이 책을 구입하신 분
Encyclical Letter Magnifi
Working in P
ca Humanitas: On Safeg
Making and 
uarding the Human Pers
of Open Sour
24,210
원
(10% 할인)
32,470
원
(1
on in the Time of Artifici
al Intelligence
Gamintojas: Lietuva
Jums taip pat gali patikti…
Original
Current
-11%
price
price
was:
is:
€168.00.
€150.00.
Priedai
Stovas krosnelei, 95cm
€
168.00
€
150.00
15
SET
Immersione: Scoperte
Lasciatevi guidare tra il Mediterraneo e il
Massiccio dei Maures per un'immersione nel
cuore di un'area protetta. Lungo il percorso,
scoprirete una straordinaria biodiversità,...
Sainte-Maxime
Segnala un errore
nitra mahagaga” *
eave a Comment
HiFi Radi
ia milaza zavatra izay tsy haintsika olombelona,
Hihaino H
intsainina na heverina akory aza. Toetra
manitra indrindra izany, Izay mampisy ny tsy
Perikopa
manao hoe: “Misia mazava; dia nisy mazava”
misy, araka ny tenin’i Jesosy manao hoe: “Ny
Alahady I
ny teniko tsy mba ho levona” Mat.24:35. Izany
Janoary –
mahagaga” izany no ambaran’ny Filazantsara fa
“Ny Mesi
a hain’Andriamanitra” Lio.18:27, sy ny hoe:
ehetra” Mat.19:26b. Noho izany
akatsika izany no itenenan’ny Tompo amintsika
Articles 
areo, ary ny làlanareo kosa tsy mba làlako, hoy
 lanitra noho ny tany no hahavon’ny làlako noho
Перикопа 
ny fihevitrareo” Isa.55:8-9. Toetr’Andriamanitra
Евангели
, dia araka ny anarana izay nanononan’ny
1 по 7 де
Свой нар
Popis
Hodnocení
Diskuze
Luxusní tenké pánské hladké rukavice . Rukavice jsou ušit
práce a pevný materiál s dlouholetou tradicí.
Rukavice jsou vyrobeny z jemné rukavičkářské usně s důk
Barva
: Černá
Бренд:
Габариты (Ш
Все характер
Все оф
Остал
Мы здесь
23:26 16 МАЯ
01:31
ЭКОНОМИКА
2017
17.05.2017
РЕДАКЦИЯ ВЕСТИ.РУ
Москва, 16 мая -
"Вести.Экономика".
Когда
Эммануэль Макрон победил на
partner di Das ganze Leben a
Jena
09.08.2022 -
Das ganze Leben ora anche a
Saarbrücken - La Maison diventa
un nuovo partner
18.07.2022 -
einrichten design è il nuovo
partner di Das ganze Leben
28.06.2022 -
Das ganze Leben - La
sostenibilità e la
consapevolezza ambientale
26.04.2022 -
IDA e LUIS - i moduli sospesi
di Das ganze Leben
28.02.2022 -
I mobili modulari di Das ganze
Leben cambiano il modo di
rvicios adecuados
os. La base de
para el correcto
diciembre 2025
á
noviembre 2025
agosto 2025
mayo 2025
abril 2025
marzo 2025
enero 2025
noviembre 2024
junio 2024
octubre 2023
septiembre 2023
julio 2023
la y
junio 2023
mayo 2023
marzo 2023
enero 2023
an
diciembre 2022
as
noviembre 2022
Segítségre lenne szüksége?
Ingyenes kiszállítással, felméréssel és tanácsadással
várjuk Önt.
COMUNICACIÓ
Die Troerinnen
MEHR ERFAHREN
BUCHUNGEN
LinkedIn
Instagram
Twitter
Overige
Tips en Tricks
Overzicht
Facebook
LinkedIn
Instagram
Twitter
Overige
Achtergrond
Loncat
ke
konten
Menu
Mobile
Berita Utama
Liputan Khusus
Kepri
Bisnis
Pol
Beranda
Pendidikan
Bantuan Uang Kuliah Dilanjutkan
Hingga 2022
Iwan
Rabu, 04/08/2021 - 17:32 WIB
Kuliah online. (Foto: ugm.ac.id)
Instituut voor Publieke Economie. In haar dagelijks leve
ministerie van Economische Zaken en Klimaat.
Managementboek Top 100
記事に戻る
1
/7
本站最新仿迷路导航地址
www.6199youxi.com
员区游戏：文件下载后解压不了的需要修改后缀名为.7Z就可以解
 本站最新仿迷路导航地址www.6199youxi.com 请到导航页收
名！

• • • • •

• GOAL OF THE EXERCISE: Go through the data and show every line where "araka" occurs.

• EXERCISE SOLUTION:
misy, araka ny tenin’i Jesosy manao hoe: “Ny
, dia araka ny anarana izay nanononan’ny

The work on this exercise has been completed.